Si ricompongono i pezzi della
Blindside Blues Band, torna a graffiare Jay Jesse Johnson alla chitarra, a sporcare quel solido blues anni ’60/’70, torna la
Blues Bureau Label capace soprattutto di individuare il punto in cui lo spazio e il tempo delle jam di
Mike Onesko hanno trovato la loro deflagrazione, tutti insieme a creare una strana aria fuori dal tempo, anacronistica e postmoderna, fuori moda come
Generator.
Un disco che inizia e finisce con la messa in abisso delle chitarre, la granitica
Gravy Train mostra immediatamente il nervoso disequilibrio della
Blindside Blues Band, le panoramiche repentine tra
Generator e
Power of the Blues senza una fatica apparente (basta rispolverare il live tedesco di qualche mese fa,
Live at The Crossroads, per farsene un’idea) si attorcigliano nella tradizione con
Bluesin',
Slow Down e
Lovin You prima di ricadere nel vortice sinistro di
Goin 'Crosstown, come una stella ingoiata da un buco nero, a rendere la prima parte dolorosamente instabile e per questo interessante.

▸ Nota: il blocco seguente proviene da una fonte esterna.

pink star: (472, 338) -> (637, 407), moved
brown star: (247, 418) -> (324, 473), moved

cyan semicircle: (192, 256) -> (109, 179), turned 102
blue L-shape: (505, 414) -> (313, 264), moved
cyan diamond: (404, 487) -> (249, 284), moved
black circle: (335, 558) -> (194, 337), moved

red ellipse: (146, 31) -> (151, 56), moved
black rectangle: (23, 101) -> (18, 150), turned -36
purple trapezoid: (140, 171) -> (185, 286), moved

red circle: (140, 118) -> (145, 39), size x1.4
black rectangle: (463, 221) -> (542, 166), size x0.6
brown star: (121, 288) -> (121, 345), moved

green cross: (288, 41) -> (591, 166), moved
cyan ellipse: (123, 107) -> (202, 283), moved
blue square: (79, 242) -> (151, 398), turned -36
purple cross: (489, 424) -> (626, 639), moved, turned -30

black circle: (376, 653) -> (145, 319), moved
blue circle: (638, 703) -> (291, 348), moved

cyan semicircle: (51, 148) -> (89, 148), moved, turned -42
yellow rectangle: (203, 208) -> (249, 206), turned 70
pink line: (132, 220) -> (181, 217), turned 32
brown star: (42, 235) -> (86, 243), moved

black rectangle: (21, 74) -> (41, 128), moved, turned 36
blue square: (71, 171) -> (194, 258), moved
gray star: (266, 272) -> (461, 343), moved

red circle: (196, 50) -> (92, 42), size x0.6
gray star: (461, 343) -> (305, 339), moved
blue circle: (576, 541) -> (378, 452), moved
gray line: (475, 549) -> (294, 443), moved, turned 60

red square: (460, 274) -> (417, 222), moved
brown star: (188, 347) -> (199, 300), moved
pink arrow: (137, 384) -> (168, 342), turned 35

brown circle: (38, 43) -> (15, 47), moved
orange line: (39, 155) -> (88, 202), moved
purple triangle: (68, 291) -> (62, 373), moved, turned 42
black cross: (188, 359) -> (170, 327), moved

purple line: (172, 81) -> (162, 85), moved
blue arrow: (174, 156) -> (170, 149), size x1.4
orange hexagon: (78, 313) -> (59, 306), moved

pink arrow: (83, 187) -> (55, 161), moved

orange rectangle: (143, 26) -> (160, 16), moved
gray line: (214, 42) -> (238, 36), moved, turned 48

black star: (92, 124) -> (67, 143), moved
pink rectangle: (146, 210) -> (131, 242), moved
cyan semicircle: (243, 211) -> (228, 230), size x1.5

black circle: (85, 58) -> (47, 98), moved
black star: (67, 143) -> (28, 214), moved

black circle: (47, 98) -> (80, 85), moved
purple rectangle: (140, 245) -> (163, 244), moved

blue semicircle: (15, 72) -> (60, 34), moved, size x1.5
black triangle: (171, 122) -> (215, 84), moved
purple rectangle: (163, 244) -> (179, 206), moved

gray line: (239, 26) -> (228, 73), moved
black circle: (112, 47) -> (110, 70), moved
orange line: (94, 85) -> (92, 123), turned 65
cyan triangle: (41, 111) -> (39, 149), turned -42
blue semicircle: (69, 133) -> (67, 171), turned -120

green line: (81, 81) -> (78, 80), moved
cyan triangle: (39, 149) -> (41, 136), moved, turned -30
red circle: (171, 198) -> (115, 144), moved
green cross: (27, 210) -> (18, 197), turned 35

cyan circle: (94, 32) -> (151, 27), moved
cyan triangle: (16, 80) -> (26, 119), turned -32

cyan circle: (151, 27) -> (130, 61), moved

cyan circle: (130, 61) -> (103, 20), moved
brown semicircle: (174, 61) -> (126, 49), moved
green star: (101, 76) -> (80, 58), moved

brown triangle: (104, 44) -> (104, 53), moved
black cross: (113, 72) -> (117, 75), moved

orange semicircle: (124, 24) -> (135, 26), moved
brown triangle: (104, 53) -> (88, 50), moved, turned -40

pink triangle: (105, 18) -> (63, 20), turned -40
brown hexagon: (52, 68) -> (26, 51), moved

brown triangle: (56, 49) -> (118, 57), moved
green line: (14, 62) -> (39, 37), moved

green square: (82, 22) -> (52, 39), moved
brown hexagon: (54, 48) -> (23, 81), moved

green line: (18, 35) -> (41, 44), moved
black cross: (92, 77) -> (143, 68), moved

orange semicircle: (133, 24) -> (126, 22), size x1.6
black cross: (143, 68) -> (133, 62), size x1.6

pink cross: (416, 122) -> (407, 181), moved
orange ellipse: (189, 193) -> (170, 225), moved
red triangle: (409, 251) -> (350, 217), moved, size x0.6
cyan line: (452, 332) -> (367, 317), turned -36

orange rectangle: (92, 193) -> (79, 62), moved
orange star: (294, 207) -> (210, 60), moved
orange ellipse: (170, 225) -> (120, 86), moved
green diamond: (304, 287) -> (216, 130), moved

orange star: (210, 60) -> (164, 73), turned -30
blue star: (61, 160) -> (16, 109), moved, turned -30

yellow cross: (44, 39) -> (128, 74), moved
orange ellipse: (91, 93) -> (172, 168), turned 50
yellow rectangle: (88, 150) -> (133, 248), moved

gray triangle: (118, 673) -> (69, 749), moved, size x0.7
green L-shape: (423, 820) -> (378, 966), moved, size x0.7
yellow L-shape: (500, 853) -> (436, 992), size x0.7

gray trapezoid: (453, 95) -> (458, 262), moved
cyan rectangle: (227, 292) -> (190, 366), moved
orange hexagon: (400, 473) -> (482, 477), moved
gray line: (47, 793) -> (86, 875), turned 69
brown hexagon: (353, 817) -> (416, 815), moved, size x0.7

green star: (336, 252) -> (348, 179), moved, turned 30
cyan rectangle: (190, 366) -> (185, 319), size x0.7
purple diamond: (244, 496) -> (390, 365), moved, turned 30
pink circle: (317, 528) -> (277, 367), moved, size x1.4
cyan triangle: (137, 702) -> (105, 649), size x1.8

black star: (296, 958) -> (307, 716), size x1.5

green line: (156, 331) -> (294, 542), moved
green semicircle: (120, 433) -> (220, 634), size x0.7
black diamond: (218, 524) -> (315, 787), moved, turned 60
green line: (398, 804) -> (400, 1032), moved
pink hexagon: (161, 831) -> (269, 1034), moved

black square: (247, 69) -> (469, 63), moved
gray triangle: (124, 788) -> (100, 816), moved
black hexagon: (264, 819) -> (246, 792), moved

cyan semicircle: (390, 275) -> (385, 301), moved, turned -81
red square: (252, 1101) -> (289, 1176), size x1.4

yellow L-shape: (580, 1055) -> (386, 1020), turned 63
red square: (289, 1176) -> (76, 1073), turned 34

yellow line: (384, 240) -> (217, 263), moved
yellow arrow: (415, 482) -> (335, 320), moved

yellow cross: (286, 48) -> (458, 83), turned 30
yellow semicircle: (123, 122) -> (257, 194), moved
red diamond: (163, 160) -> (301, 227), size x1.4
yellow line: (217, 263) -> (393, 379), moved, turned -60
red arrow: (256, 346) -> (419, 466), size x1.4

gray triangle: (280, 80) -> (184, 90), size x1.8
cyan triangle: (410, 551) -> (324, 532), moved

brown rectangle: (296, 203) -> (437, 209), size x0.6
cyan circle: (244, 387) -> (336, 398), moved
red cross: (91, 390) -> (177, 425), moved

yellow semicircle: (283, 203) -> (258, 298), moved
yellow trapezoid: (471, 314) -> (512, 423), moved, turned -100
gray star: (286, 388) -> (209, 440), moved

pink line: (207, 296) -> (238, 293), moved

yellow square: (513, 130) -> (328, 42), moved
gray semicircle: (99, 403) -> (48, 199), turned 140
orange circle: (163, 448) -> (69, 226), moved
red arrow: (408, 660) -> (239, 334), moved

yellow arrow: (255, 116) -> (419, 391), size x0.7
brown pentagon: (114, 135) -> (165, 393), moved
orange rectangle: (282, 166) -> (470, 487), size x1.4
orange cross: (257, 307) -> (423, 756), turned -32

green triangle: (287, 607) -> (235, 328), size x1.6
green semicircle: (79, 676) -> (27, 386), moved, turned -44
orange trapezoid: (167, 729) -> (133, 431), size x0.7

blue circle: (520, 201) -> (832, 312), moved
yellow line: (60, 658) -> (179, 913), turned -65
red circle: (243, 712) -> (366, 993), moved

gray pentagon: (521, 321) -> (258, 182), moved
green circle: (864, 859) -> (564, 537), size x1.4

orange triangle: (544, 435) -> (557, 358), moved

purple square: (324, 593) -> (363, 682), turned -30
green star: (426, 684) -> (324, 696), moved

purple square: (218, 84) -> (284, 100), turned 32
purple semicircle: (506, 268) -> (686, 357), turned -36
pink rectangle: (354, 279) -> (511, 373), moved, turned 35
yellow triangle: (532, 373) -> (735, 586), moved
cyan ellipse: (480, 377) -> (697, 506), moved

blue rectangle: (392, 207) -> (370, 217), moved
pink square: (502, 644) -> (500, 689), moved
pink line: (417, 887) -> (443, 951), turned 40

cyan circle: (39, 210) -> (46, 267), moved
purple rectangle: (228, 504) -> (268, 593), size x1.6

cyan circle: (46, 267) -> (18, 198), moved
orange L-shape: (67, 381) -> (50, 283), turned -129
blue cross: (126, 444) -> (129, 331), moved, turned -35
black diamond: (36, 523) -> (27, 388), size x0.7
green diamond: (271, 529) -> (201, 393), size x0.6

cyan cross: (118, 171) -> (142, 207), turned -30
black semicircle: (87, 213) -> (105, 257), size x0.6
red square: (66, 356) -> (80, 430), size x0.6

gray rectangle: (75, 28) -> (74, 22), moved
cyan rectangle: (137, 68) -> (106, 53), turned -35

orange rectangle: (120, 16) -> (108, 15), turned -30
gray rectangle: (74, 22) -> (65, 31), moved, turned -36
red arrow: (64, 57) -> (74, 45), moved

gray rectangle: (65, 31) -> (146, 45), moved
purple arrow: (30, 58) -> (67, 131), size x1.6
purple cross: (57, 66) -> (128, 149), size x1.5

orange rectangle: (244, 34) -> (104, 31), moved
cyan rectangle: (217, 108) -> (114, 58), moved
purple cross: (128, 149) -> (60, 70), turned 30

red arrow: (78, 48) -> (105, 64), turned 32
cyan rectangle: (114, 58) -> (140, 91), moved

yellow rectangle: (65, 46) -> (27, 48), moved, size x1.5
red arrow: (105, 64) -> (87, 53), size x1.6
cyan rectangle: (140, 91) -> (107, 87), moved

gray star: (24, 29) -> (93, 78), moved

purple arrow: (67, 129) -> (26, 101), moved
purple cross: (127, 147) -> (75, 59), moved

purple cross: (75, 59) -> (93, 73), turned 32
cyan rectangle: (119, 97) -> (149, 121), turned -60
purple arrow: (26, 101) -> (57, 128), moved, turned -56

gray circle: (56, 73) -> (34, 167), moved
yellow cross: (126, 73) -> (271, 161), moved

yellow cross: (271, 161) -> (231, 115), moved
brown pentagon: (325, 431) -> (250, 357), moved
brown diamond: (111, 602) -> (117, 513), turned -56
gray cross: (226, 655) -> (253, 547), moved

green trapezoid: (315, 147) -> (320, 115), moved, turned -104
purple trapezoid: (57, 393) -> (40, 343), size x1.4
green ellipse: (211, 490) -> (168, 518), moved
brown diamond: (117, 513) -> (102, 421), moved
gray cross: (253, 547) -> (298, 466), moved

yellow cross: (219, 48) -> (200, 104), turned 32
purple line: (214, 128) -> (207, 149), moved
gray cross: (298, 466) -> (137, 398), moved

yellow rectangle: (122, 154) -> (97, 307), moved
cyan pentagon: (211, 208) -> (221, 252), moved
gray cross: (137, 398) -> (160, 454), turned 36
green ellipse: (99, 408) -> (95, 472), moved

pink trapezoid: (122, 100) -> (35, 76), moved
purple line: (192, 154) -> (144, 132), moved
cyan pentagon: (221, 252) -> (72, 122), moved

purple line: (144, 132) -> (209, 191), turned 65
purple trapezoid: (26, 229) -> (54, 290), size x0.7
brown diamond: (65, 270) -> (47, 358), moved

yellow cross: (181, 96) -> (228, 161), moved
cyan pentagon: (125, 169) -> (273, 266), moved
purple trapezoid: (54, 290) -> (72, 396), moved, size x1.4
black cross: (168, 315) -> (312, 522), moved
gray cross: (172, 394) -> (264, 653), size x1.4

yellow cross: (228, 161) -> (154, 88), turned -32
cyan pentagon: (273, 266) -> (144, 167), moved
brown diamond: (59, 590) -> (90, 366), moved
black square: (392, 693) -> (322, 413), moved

Generator è di una intensità quasi 'miracolosa' per la
Blindiside Blues Band, senza sosta, è preda di quella ‘solita’ frenesia chitarristica, sembra non acquietarsi mai in modo definitivo, ma ecco che, a ripensarci, la splendida
Genevieve serve a sciogliere questo dubbio, a duplicare l’impatto delle scosse telluriche di Mike Onesko e Jay Jesse Johnson ci pensano le chitarre, le disperdono nei lunghi, infiniti, sotterranei 8 minuti, come due filoni che si alimentano con cicliche peristalsi, riuscendo a farci assaporare la strumentazione in filigrana della lap steel nella fermata in Mississippi di una perla acustica come
Gonna Leave This Town.
Idee melodiche che si inseguono pronte ad interrompersi nel finale di
Wandering Man e nei 9 minuti di
Bonus Jam, dove il fuoco delle chitarre invade
Generator animandolo con lunghe pennellate di luce, ramificate e comunque ipnotiche, magnetiche, un delirio nel quale la
Blindside Blues Band trova ancora una volta una ragione per esistere.